HONG KONG: Governments and financial institutions are lining up to sell bonds to Japanese investors as they look to take advantage of record-low yen funding costs in a market that remains isolated from global geopolitical tensions.
BNP Paribas and Svenska Handelsbanken are looking to issue Samurai bonds as early as next month, while Turkey is also mulling a deal that would be guaranteed by the Japan Bank for International Cooperation (JBIC), according to bankers familiar with the plans.
The governments of Kenya, Hungary, Indonesia and Poland are also examining the possibility of issuing sovereign Samurai bonds in the second half of the fiscal year, while a diverse range of Asian issuers are also forecast to come to the yen market, including Development Bank of Mongolia and Export-Import Bank of Korea.
Mexican state-run oil company Pemex is also considering a Samurai issue, treasurer Rodolfo Campos told IFR in July.
The growing pipeline comes as the Bank of Japan’s monetary easing programme has driven yields on domestic bonds to ultra-low levels, pushing more Japanese investors to consider overseas credits in search of higher returns.
The benchmark 10-year Japanese government bond yield touched a 16-month low on Friday at 0.495 percent, while the five-year domestic benchmark for Single A rated issuers hit 0.348% earlier this month, its lowest yield since at least 2010.
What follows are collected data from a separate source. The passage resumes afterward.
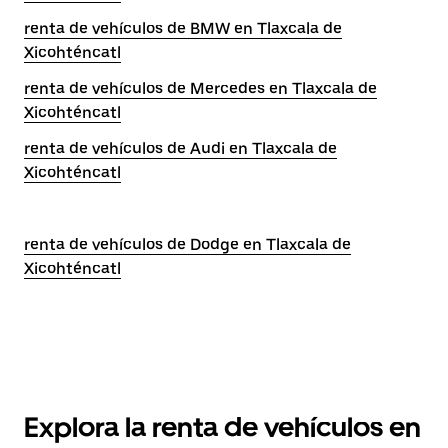
renta de vehículos de BMW en Tlaxcala de
Xicohténcatl
renta de vehículos de Mercedes en Tlaxcala de
Xicohténcatl
renta de vehículos de Audi en Tlaxcala de
Xicohténcatl
renta de vehículos de Dodge en Tlaxcala de
Xicohténcatl
Explora la renta de vehículos en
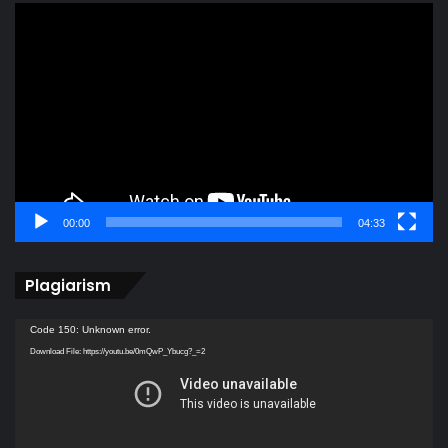
Video
Player
00:00
04:33
Plagiarism
Video
Code 150: Unknown error.
Player
Download File: https://youtu.be/0mQwP_Ybucg?_=2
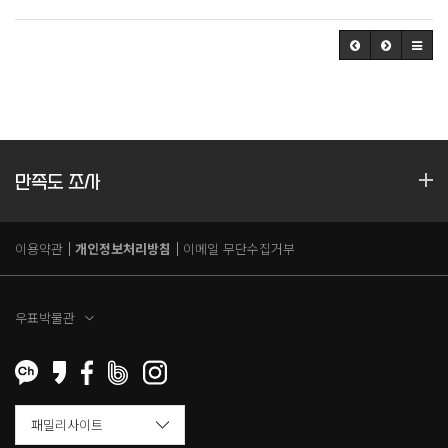
만족도 조사
이용약관
개인정보처리방침
이메일 무단수집거부
우표박물관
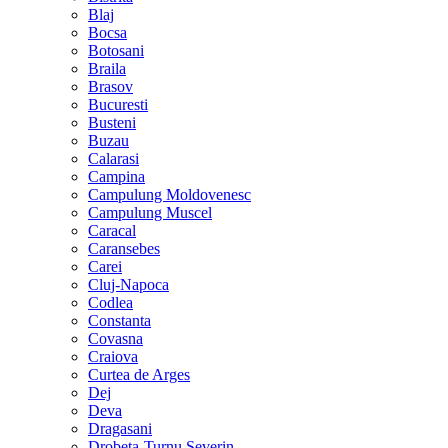
Blaj
Bocsa
Botosani
Braila
Brasov
Bucuresti
Busteni
Buzau
Calarasi
Campina
Campulung Moldovenesc
Campulung Muscel
Caracal
Caransebes
Carei
Cluj-Napoca
Codlea
Constanta
Covasna
Craiova
Curtea de Arges
Dej
Deva
Dragasani
Drobeta-Turnu Severin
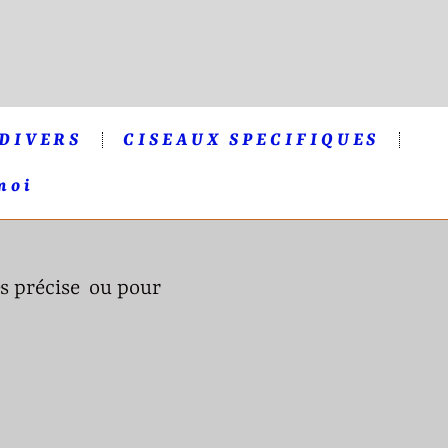
 DIVERS
CISEAUX SPECIFIQUES
moi
ès précise ou pour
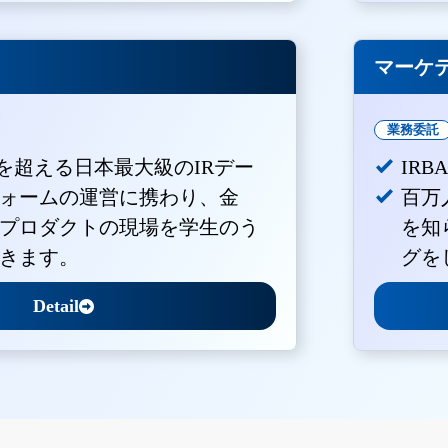
マーケ
業務委託
Vを超える日本最大級のIRデー
IR
ォームの運営に携わり、金
百万
プロダクトの現場を学生のう
を知
きます。
グを
Detail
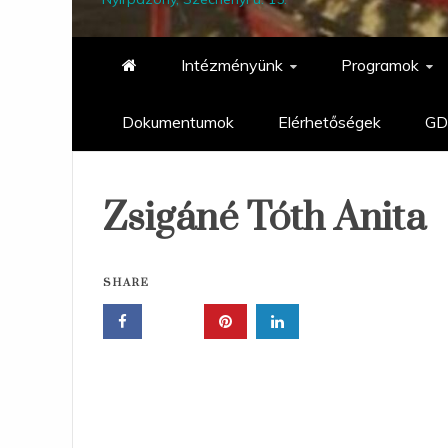
Intézményünk
Programok
Dokumentumok
Elérhetőségek
GD
Zsigáné Tóth Anita
SHARE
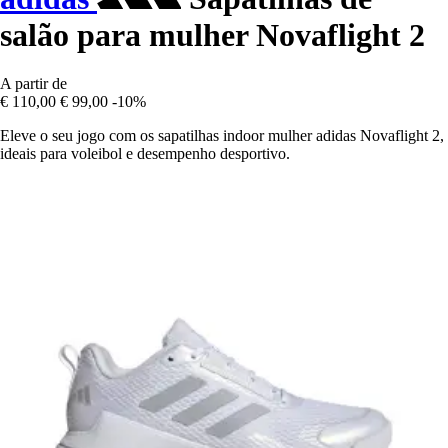
salão para mulher Novaflight 2
A partir de
€ 110,00
€ 99,00
-10%
Eleve o seu jogo com os sapatilhas indoor mulher adidas Novaflight 2,
ideais para voleibol e desempenho desportivo.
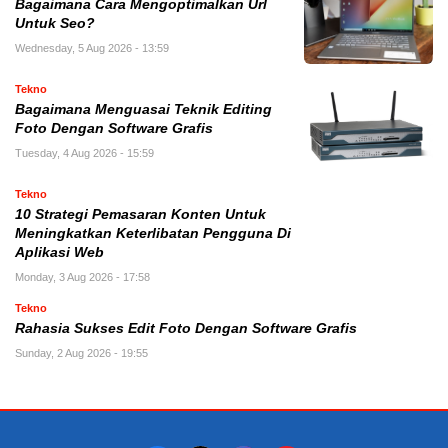
Bagaimana Cara Mengoptimalkan Url
Untuk Seo?
Wednesday, 5 Aug 2026 - 13:59
Tekno
Bagaimana Menguasai Teknik Editing
Foto Dengan Software Grafis
Tuesday, 4 Aug 2026 - 15:59
Tekno
10 Strategi Pemasaran Konten Untuk
Meningkatkan Keterlibatan Pengguna Di
Aplikasi Web
Monday, 3 Aug 2026 - 17:58
Tekno
Rahasia Sukses Edit Foto Dengan Software Grafis
Sunday, 2 Aug 2026 - 19:55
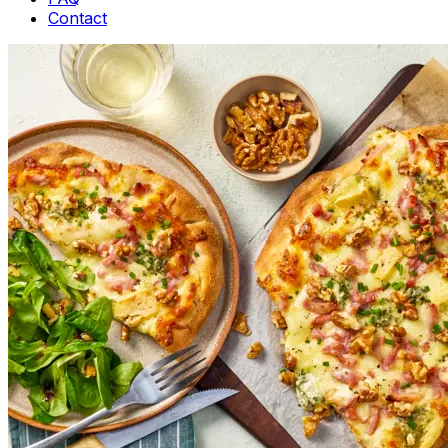
Contact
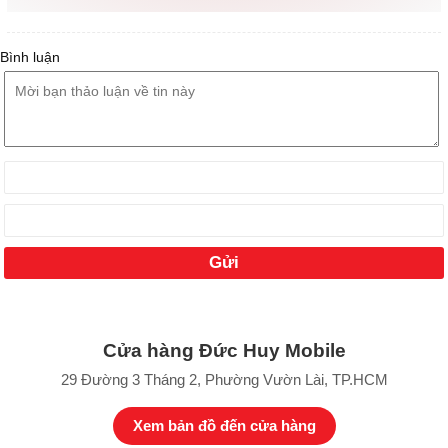
Bình luận
Cửa hàng Đức Huy Mobile
29 Đường 3 Tháng 2, Phường Vườn Lài, TP.HCM
Xem bản đồ đến cửa hàng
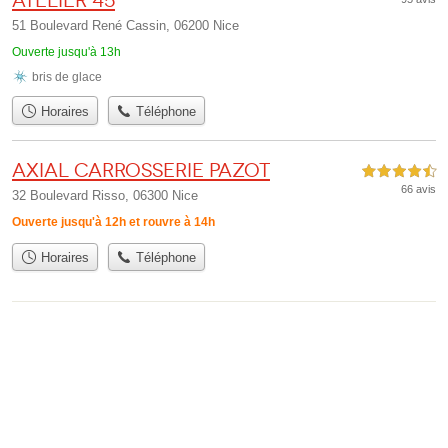
Atelier 45
51 Boulevard René Cassin, 06200 Nice
Ouverte jusqu'à 13h
bris de glace
Horaires
Téléphone
Axial Carrosserie Pazot
4,5 étoiles sur 5
66 avis
32 Boulevard Risso, 06300 Nice
Ouverte jusqu'à 12h et rouvre à 14h
Horaires
Téléphone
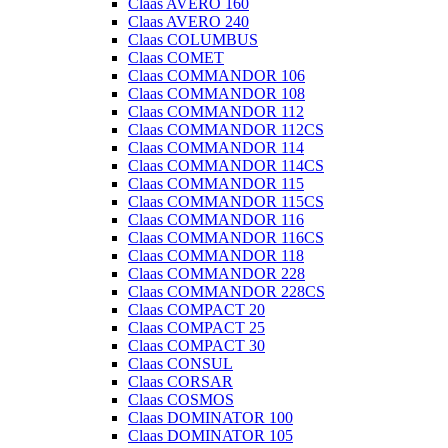
Claas AVERO 160
Claas AVERO 240
Claas COLUMBUS
Claas COMET
Claas COMMANDOR 106
Claas COMMANDOR 108
Claas COMMANDOR 112
Claas COMMANDOR 112CS
Claas COMMANDOR 114
Claas COMMANDOR 114CS
Claas COMMANDOR 115
Claas COMMANDOR 115CS
Claas COMMANDOR 116
Claas COMMANDOR 116CS
Claas COMMANDOR 118
Claas COMMANDOR 228
Claas COMMANDOR 228CS
Claas COMPACT 20
Claas COMPACT 25
Claas COMPACT 30
Claas CONSUL
Claas CORSAR
Claas COSMOS
Claas DOMINATOR 100
Claas DOMINATOR 105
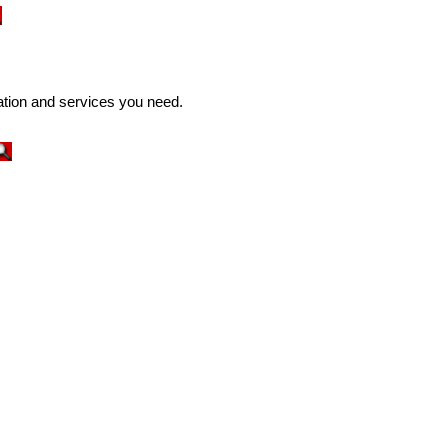
ation and services you need.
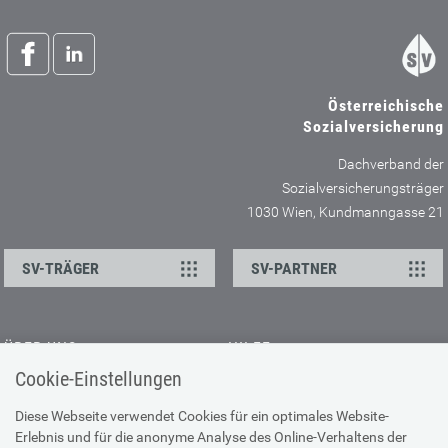
Österreichische
Sozialversicherung
Dachverband der
Sozialversicherungsträger
1030 Wien, Kundmanngasse 21
SV-TRÄGER
SV-PARTNER
ÜBER UNS
HILFE
Cookie-Einstellungen
Kontakt
Barrierefreiheitserklärung
Offene Stellen
Browser-Info & Sicherheit
Diese Webseite verwendet Cookies für ein optimales Website-
Erlebnis und für die anonyme Analyse des Online-Verhaltens der
Presse
Hilfe zur Suche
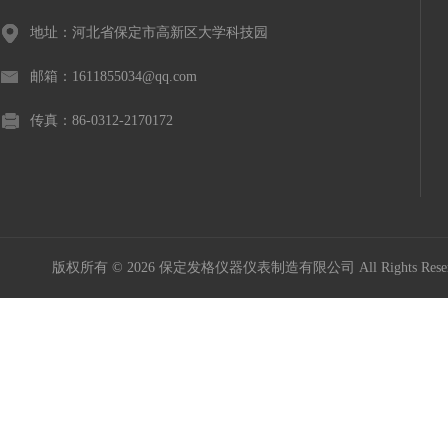
地址：河北省保定市高新区大学科技园
邮箱：1611855034@qq.com
传真：86-0312-2170172
版权所有 © 2026 保定发格仪器仪表制造有限公司 All Rights Res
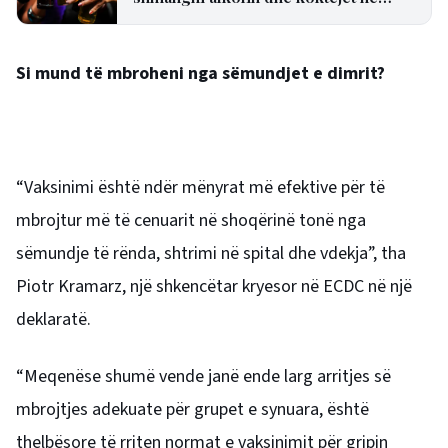
ditët përvëluese
Si mund të mbroheni nga sëmundjet e dimrit?
“Vaksinimi është ndër mënyrat më efektive për të
mbrojtur më të cenuarit në shoqërinë tonë nga
sëmundje të rënda, shtrimi në spital dhe vdekja”, tha
Piotr Kramarz, një shkencëtar kryesor në ECDC në një
deklaratë.
“Meqenëse shumë vende janë ende larg arritjes së
mbrojtjes adekuate për grupet e synuara, është
thelbësore të rriten normat e vaksinimit për gripin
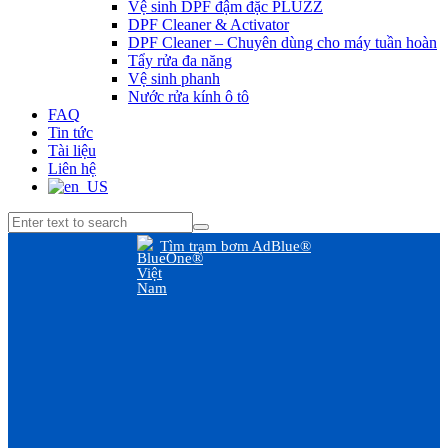
Vệ sinh DPF đậm đặc PLUZZ
DPF Cleaner & Activator
DPF Cleaner – Chuyên dùng cho máy tuần hoàn
Tẩy rửa đa năng
Vệ sinh phanh
Nước rửa kính ô tô
FAQ
Tin tức
Tài liệu
Liên hệ
Tìm trạm bơm AdBlue®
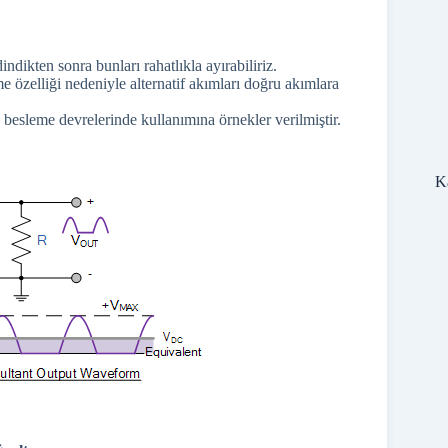
dindikten sonra bunları rahatlıkla ayırabiliriz.
e özelliği nedeniyle alternatif akımları doğru akımlara
da besleme devrelerinde kullanımına örnekler verilmiştir.
Ka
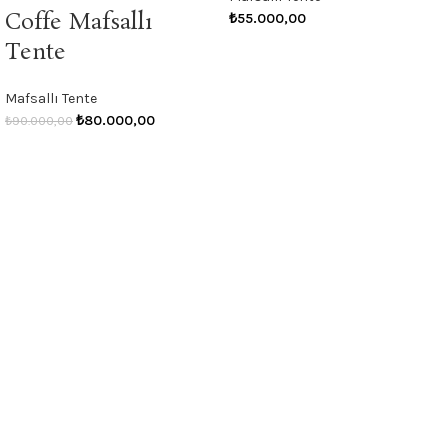
Coffe Mafsallı
₺
55.000,00
Tente
Mafsallı Tente
₺
80.000,00
₺
90.000,00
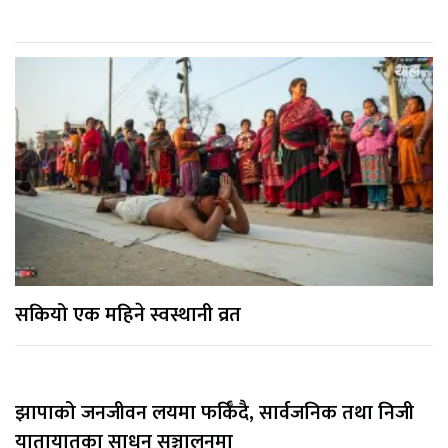
सकियो एक महिने स्वस्थानी व्रत
झापाको जनजीवन लयमा फर्किँदै, सार्वजनिक तथा निजी
यातायातका साधन सञ्चालनमा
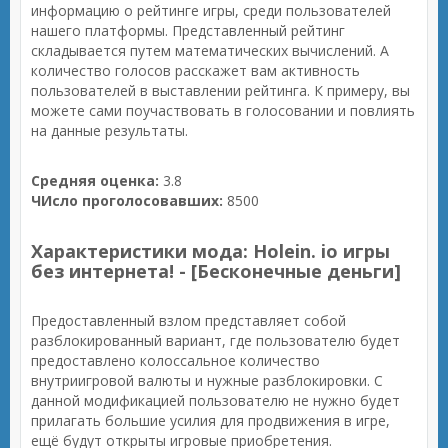
информацию о рейтинге игры, среди пользователей
нашего платформы. Представленный рейтинг
складывается путем математических вычислений. А
количество голосов расскажет вам активность
пользователей в выставлении рейтинга. К примеру, вы
можете сами поучаствовать в голосовании и повлиять
на данные результаты.
Средняя оценка:
3.8
ЧИсло проголосовавших:
8500
Характеристики мода: Holein. io игры
без интернета! - [Бесконечные деньги]
Предоставленный взлом представляет собой
разблокированный вариант, где пользователю будет
предоставлено колоссальное количество
внутриигровой валюты и нужные разблокировки. С
данной модификацией пользователю не нужно будет
прилагать большие усилия для продвижения в игре,
ещё будут открыты игровые приобретения.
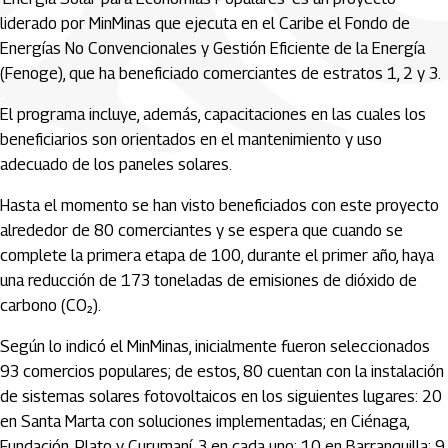
liderado por MinMinas que ejecuta en el Caribe el Fondo de
Energías No Convencionales y Gestión Eficiente de la Energía
(Fenoge), que ha beneficiado comerciantes de estratos 1, 2 y 3.
El programa incluye, además, capacitaciones en las cuales los
beneficiarios son orientados en el mantenimiento y uso
adecuado de los paneles solares.
Hasta el momento se han visto beneficiados con este proyecto
alrededor de 80 comerciantes y se espera que cuando se
complete la primera etapa de 100, durante el primer año, haya
una reducción de 173 toneladas de emisiones de dióxido de
carbono (CO₂).
Según lo indicó el MinMinas, inicialmente fueron seleccionados
93 comercios populares; de estos, 80 cuentan con la instalación
de sistemas solares fotovoltaicos en los siguientes lugares: 20
en Santa Marta con soluciones implementadas; en Ciénaga,
Fundación, Plato y Curumaní, 3 en cada uno; 10 en Barranquilla; 9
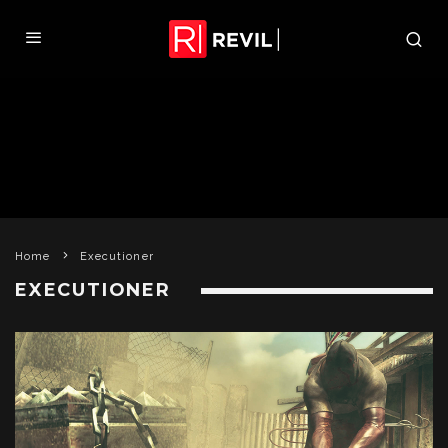
Home
Executioner
EXECUTIONER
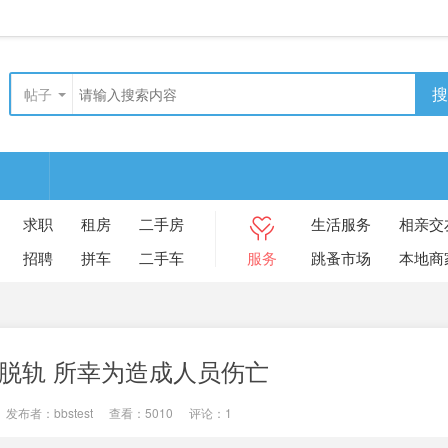
搜
帖子
求职
租房
二手房
生活服务
相亲交
招聘
拼车
二手车
服务
跳蚤市场
本地商
脱轨 所幸为造成人员伤亡
发布者：
bbstest
|
查看：
5010
|
评论：
1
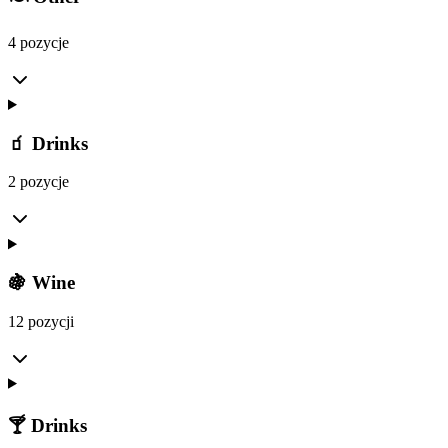
4 pozycje
🧃 Drinks
2 pozycje
🍇 Wine
12 pozycji
🍸 Drinks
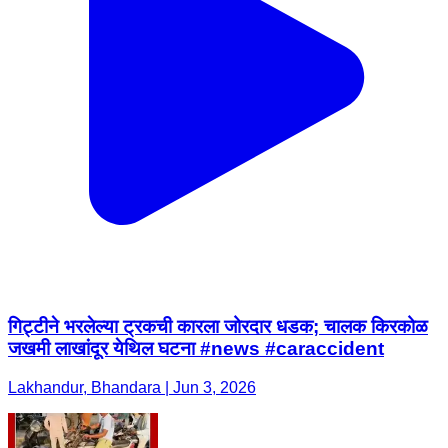
गिट्टीने भरलेल्या ट्रकची कारला जोरदार धडक; चालक किरकोळ
जखमी लाखांदूर येथिल घटना #news #caraccident
Lakhandur, Bhandara | Jun 3, 2026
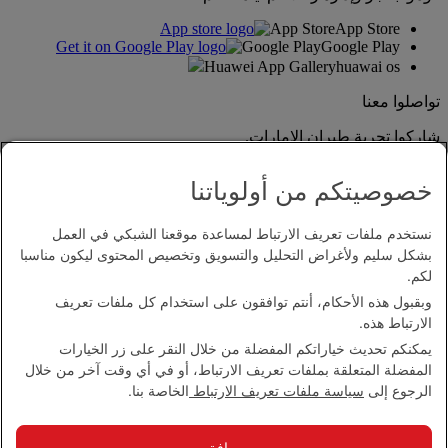
App Store
App Store
Google Play
Google Play
Huawei App Gallery
huawai os
تواصلوا معنا
شاركوا تجربة طيران الإمارات.
خصوصيتكم من أولوياتنا
نستخدم ملفات تعريف الارتباط لمساعدة موقعنا الشبكي في العمل
بشكل سليم ولأغراض التحليل والتسويق وتخصيص المحتوى ليكون مناسبا
لكم.
وبقبول هذه الأحكام، أنتم توافقون على استخدام كل ملفات تعريف
بيان إمكانية الدخول
الارتباط هذه.
اتصل بنا
يمكنكم تحديث خياراتكم المفضلة من خلال النقر على زر الخيارات
سياسة الخصوصية
المفضلة المتعلقة بملفات تعريف الارتباط، أو في أي وقت آخر من خلال
الشروط والأحكام
الرجوع إلى
سياسة ملفات تعريف الارتباط
الخاصة بنا.
سياسة ملفات تعريف الارتباط
الأمن الإلكتروني
بيان الشفافية بموجب قانون مكافحة العبودية الحديثة
موافق
خريطة الموقع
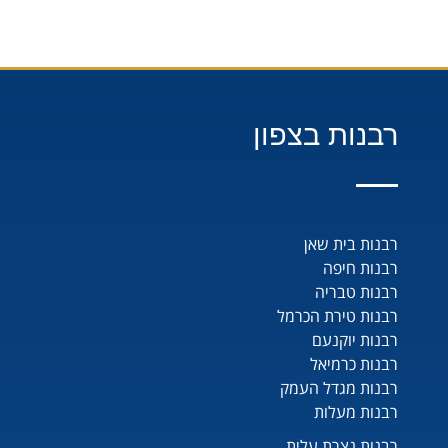
רבנות בצפון
רבנות בית שאן
רבנות חיפה
רבנות טבריה
רבנות טירת הכרמל
רבנות יוקנעם
רבנות כרמיאל
רבנות מגדל העמק
רבנות מעלות
רבנות נצרת עלית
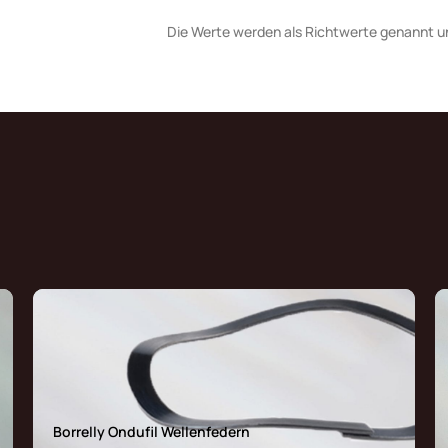
Die Werte werden als Richtwerte genannt u
Borrelly Ondufil Wellenfedern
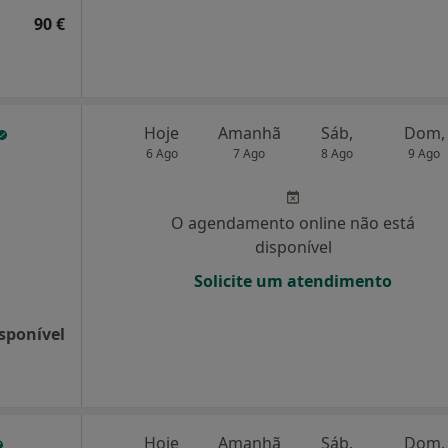
90 €
Hoje
Amanhã
Sáb,
Dom,
6 Ago
7 Ago
8 Ago
9 Ago
O agendamento online não está
disponível
Solicite um atendimento
sponível
Hoje
Amanhã
Sáb,
Dom,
The Samurai market, with Japanese language documentation and local conventions, has become a popular alternative for the country’s fund managers. Traditionally reserved for only the highest-rated foreign issuers and short tenors, the range of deals in the pipeline shows the conservative market has begun to open up.
“Investors are more aggressive than they’ve ever been as we are finally going down the credit curve,” said the banker. “This will be a true testament on how aggressive the market is willing to go.”
Samurai issuance in the first four months of Japan’s fiscalyear reached ¥1.1trn ($10.75bn), up 37 percent on the same period last year and at the highest since 2008, according to ThomsonReuters data. Japan’s fiscal year starts on April 1.
Most bankers are expecting deal flow to remain strong as issuers continue to look for alternatives to US dollar debt and Japanese investors look down the credit curve in search of higher returns.
“We may see more than $2bn in yen issuance by the end of September,” said a senior syndicate banker in Tokyo. “Geopolitical risks have been rattling global markets, but we don’t see much of that affecting the Samurai market since we don’t see issuers from Ukraine, Israel or Iraq.”
Borrowers that have tapped the Samurai market so far this year have done so at historically tight spreads, while European borrowers in particular have been able to save on their funding costs in their home markets.
French bank BPCE in July priced its three-year bonds about 13bp inside its euro secondary curve, after swapping the proceeds back to euros.